Damages for loss of employability and evidence of a real risk
Evans v Tarmac Central Ltd [2005] EWCA Civ 1820


Since the 1990s, the Court of Appeal has grappled to make sense of its bipolar approach to valuing damages for disadvantage on the labour market. Some of its judges adopt the imprecise approach of Lord Justice Taylor in Forey v London Buses [1990] 1 PIQR 48 of 'taking a stab at what is the appropriate figure', while others attempt to create an element of certainty through a multiplicand/multiplier method.


Practitioners are left to find a route through the judicial darkness by what at times can seem to be a futile exercise of collating evidence, only for it then to be metaphorically thrown into the air to see where it lands.


However, the need to construct a picture of risk is essential. In the instant case, the apparent lack of evidence resulted in the significant reduction by the appeal court of the trial judge's award from £30,000 to £10,000.


The claimant's statement contained nothing about the potential disadvantage on the labour market.
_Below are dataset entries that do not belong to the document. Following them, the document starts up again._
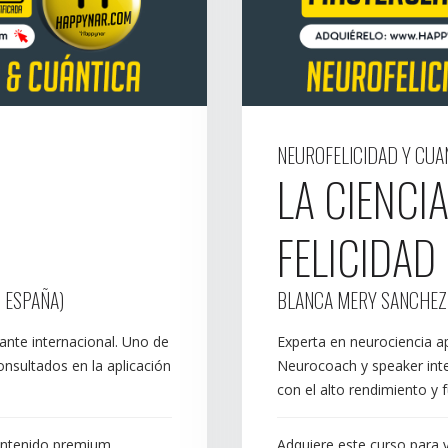
NEUROFELICIDAD Y CUA
LA CIENCIA
O
FELICIDAD
 ESPAÑA)
BLANCA MERY SANCHEZ
iante internacional. Uno de
Experta en neurociencia apl
nsultados en la aplicación
Neurocoach y speaker int
con el alto rendimiento y
contenido premium
Adquiere este curso para 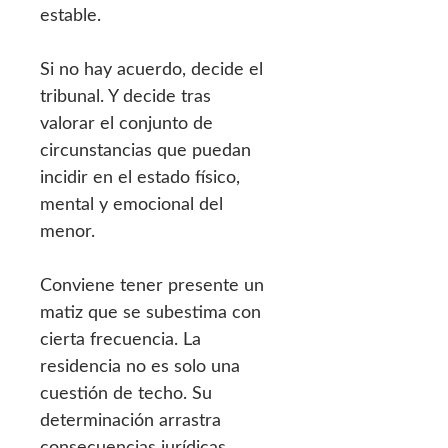
estable.
Si no hay acuerdo, decide el
tribunal. Y decide tras
valorar el conjunto de
circunstancias que puedan
incidir en el estado físico,
mental y emocional del
menor.
Conviene tener presente un
matiz que se subestima con
cierta frecuencia. La
residencia no es solo una
cuestión de techo. Su
determinación arrastra
consecuencias jurídicas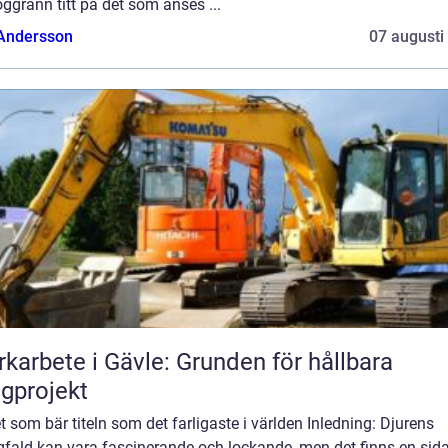
ggrann titt på det som anses ...
 Andersson
07 augusti
karbete i Gävle: Grunden för hållbara
gprojekt
t som bär titeln som det farligaste i världen Inledning: Djurens
fald kan vara fascinerande och lockande, men det finns en sid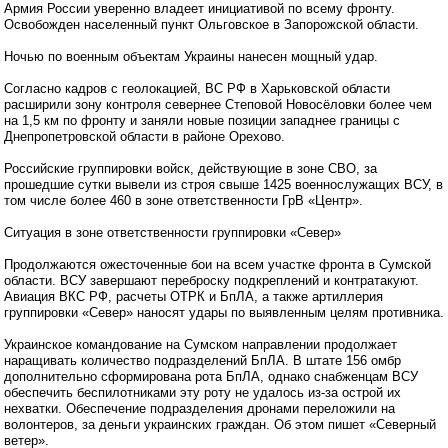
Армия России уверенно владеет инициативой по всему фронту.
Освобожден населенный пункт Ольговское в Запорожской области.
Ночью по военным объектам Украины нанесен мощный удар.
Согласно кадров с геолокацией, ВС РФ в Харьковской области
расширили зону контроля севернее Степовой Новосёловки более чем
на 1,5 км по фронту и заняли новые позиции западнее границы с
Днепропетровской области в районе Орехово.
Российские группировки войск, действующие в зоне СВО, за
прошедшие сутки вывели из строя свыше 1425 военнослужащих ВСУ, в
том числе более 460 в зоне ответственности ГрВ «Центр».
Ситуация в зоне ответственности группировки «Север»
Продолжаются ожесточенные бои на всем участке фронта в Сумской
области. ВСУ завершают переброску подкреплений и контратакуют.
Авиация ВКС РФ, расчеты ОТРК и БпЛА, а также артиллерия
группировки «Север» наносят удары по выявленным целям противника.
Украинское командование на Сумском направлении продолжает
наращивать количество подразделений БпЛА. В штате 156 омбр
дополнительно сформирована рота БпЛА, однако снабженцам ВСУ
обеспечить беспилотниками эту роту не удалось из-за острой их
нехватки. Обеспечение подразделения дронами переложили на
волонтеров, за деньги украинских граждан. Об этом пишет «Северный
ветер».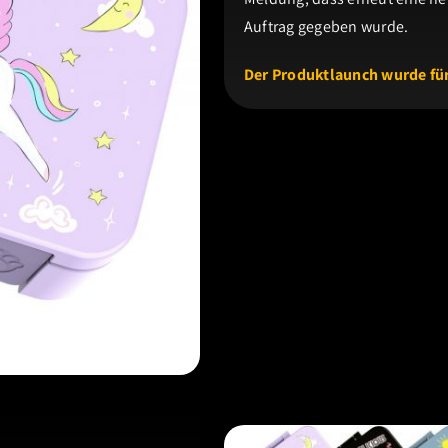
Auftrag gegeben wurde.
Der Produktlaunch wurde für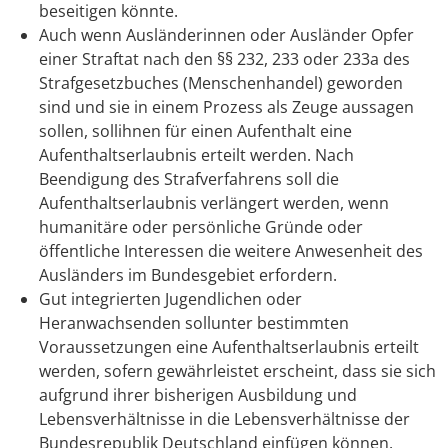
beseitigen könnte.
Auch wenn Ausländerinnen oder Ausländer Opfer
einer Straftat nach den §§ 232, 233 oder 233a des
Strafgesetzbuches (Menschenhandel) geworden
sind und sie in einem Prozess als Zeuge aussagen
sollen, sollihnen für einen Aufenthalt eine
Aufenthaltserlaubnis erteilt werden. Nach
Beendigung des Strafverfahrens soll die
Aufenthaltserlaubnis verlängert werden, wenn
humanitäre oder persönliche Gründe oder
öffentliche Interessen die weitere Anwesenheit des
Ausländers im Bundesgebiet erfordern.
Gut integrierten Jugendlichen oder
Heranwachsenden sollunter bestimmten
Voraussetzungen eine Aufenthaltserlaubnis erteilt
werden, sofern gewährleistet erscheint, dass sie sich
aufgrund ihrer bisherigen Ausbildung und
Lebensverhältnisse in die Lebensverhältnisse der
Bundesrepublik Deutschland einfügen können.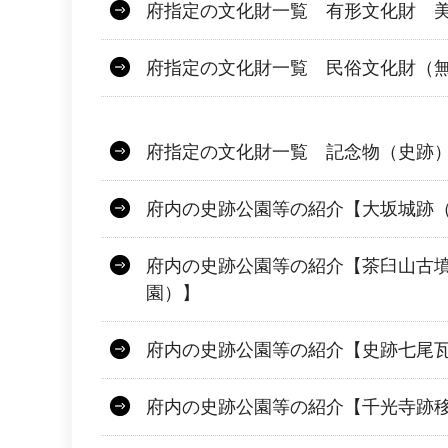
府指定の文化財一覧 有形文化財 
府指定の文化財一覧 民俗文化財（
府指定の文化財一覧 記念物（史跡
府内の史跡公園等の紹介【大坂城跡
府内の史跡公園等の紹介【茶臼山古
園）】
府内の史跡公園等の紹介【史跡七尾
府内の史跡公園等の紹介【千光寺跡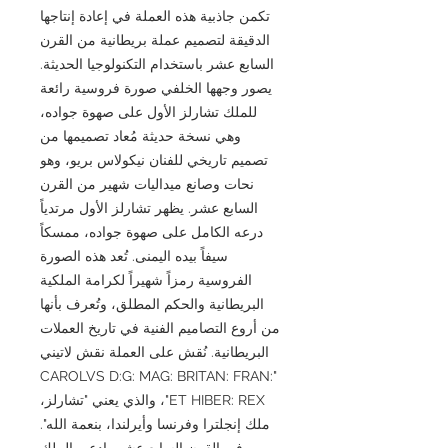
تكمن جاذبية هذه العملة في إعادة إنتاجها
الدقيقة لتصميم عملة بريطانية من القرن
السابع عشر باستخدام التكنولوجيا الحديثة.
يصور وجهها الخلفي صورة فروسية رائعة
للملك تشارلز الأول على صهوة جواده،
وهي نسخة حديثة مُعاد تصميمها من
تصميم تاريخي للفنان نيكولاس بريو، وهو
نحات وصانع ميداليات شهير من القرن
السابع عشر. يظهر تشارلز الأول مرتدياً
درعه الكامل على صهوة جواده، ممسكاً
سيفاً بيده اليمنى. تُعد هذه الصورة
الفروسية رمزاً شهيراً لكرامة الملكية
البريطانية والحكم المطلق، وتُعرف بأنها
من أروع التصاميم الفنية في تاريخ العملات
البريطانية. نُقش على العملة نقش لاتيني
"CAROLVS D:G: MAG: BRITAN: FRAN:
ET HIBER: REX"، والذي يعني "تشارلز،
ملك إنجلترا وفرنسا وأيرلندا، بنعمة الله".
في القرن السابع عشر، ادعى الملك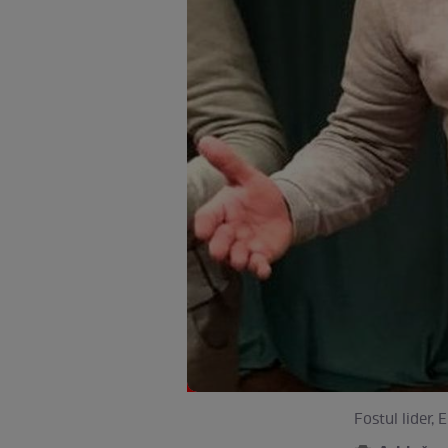
Fostul lider, 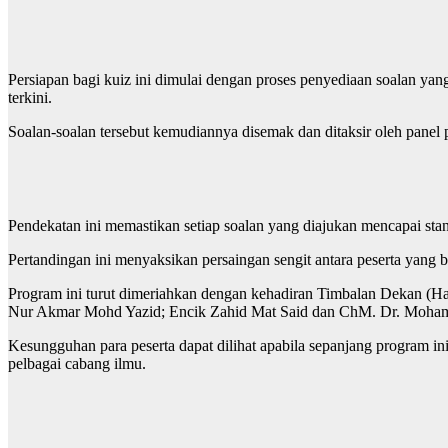
Persiapan bagi kuiz ini dimulai dengan proses penyediaan soalan yang
terkini.
Soalan-soalan tersebut kemudiannya disemak dan ditaksir oleh panel 
Pendekatan ini memastikan setiap soalan yang diajukan mencapai stan
Pertandingan ini menyaksikan persaingan sengit antara peserta yang b
Program ini turut dimeriahkan dengan kehadiran Timbalan Dekan (H
Nur Akmar Mohd Yazid; Encik Zahid Mat Said dan ChM. Dr. Mohamad
Kesungguhan para peserta dapat dilihat apabila sepanjang program 
pelbagai cabang ilmu.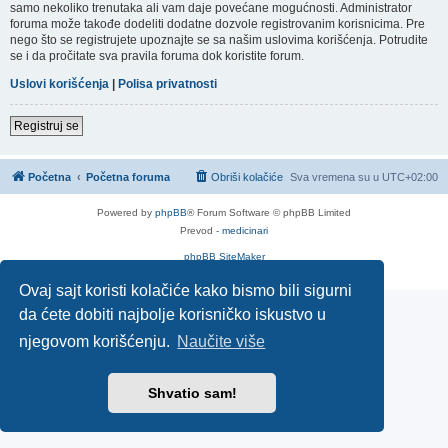
samo nekoliko trenutaka ali vam daje povećane mogućnosti. Administrator
foruma može takođe dodeliti dodatne dozvole registrovanim korisnicima. Pre
nego što se registrujete upoznajte se sa našim uslovima korišćenja. Potrudite
se i da pročitate sva pravila foruma dok koristite forum.
Uslovi korišćenja
|
Polisa privatnosti
Registruj se
Početna
Početna foruma
Obriši kolačiće
Sva vremena su u
UTC+02:00
Powered by
phpBB
® Forum Software © phpBB Limited
Prevod -
medicinari
phpBB SiteMaker
Privatnost
|
Uslovi
Ovaj sajt koristi kolačiće kako bismo bili sigurni
da ćete dobiti najbolje korisničko iskustvo u
njegovom korišćenju.
Naučite više
Shvatio sam!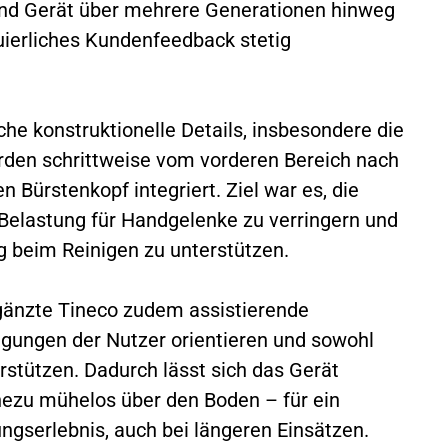
d Gerät über mehrere Generationen hinweg
uierliches Kundenfeedback stetig
he konstruktionelle Details, insbesondere die
den schrittweise vom vorderen Bereich nach
n Bürstenkopf integriert. Ziel war es, die
 Belastung für Handgelenke zu verringern und
g beim Reinigen zu unterstützen.
gänzte Tineco zudem assistierende
gungen der Nutzer orientieren und sowohl
rstützen. Dadurch lässt sich das Gerät
ahezu mühelos über den Boden – für ein
ngserlebnis, auch bei längeren Einsätzen.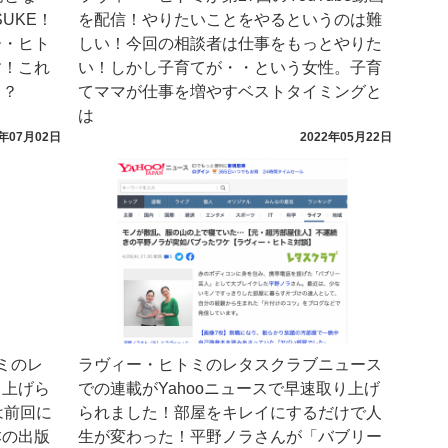
UKE！
を配信！やりたいことをやるというのは難
ー・ヒト
しい！今回の相談者は仕事をもっとやりた
す！これ
い！しかし子育てが・・という女性。子育
！？
てママが仕事を増やすベストタイミングと
は
2年07月02日
2022年05月22日
トミのレ
ラヴィー・ヒトミのレタスクラブニュース
り上げら
での連載がYahooニュースで早速取り上げ
は前回に
られました！部屋をキレイにするだけで人
本の出版
生が変わった！平野ノラさんが「バブリー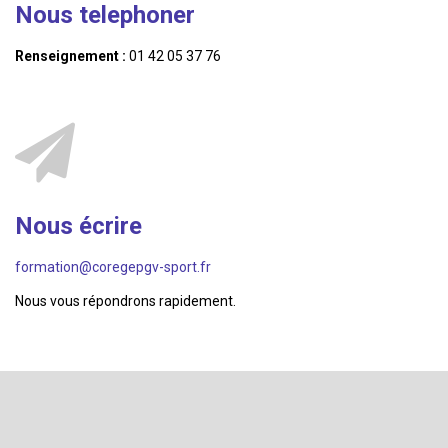
Nous telephoner
Renseignement :
01 42 05 37 76
Nous écrire
formation@coregepgv-sport.fr
Nous vous répondrons rapidement.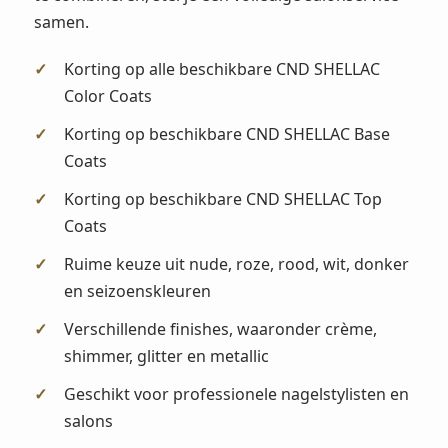
samen.
Korting op alle beschikbare CND SHELLAC
Color Coats
Korting op beschikbare CND SHELLAC Base
Coats
Korting op beschikbare CND SHELLAC Top
Coats
Ruime keuze uit nude, roze, rood, wit, donker
en seizoenskleuren
Verschillende finishes, waaronder crème,
shimmer, glitter en metallic
Geschikt voor professionele nagelstylisten en
salons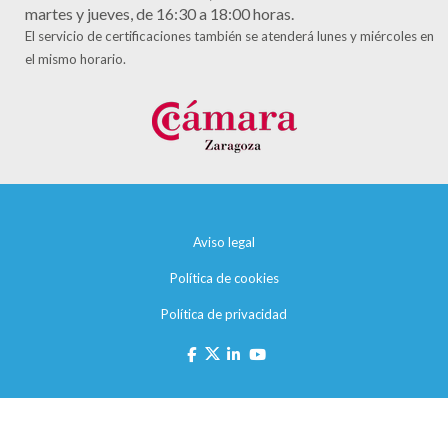
martes y jueves, de 16:30 a 18:00 horas.
El servicio de certificaciones también se atenderá lunes y miércoles en
el mismo horario.
Aviso legal
Política de cookies
Política de privacidad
This is a common failing on the part of claimant lawyers in employers' liability cases from, understandably, concentrating time at the initial interview in getting to grips with liability issues. Evidence in respect of some of the heads of damages such as Smith v Manchester (1974) 17 KLR 1 CA can, at that stage, be understated. However, a supplementary statement is necessary, for as Lord Justice Laws stated: 'The absence of any particular reason to suppose that the respondent might be thrown on to the market means in my judgment that the award of £30,000 is much too high. The judge was estimating the prospects of a contingency arising as to which there was no specific evidence.'


In the instant case, the judges asked the questions formulated by Lord Justice Browne in Moeliker v A Reyrolle & Co Ltd [1977] 1 WRL 132 and found that there was a real risk, in the remaining 21 years of the claimant's working life, that he may find himself on the labour market. In the absence of evidence to assist in assessing that risk, the court awarded a sum of £10,000. As to how this figure was calculated, it is impossible to glean. The claimant earned £17,750 net per annum; £10,000 is a little under 55% of his net annual pay. An arbitrary figure? It appears so.


Despite previous authority to the contrary (Lord Justice O'Connor in Watson v Mitchem Cardboard Ltd [1981] CA 98) the case demonstrates the need for some evidence that the claimant is at risk of finding himself on the open labour market in trying to quantify this head of damage.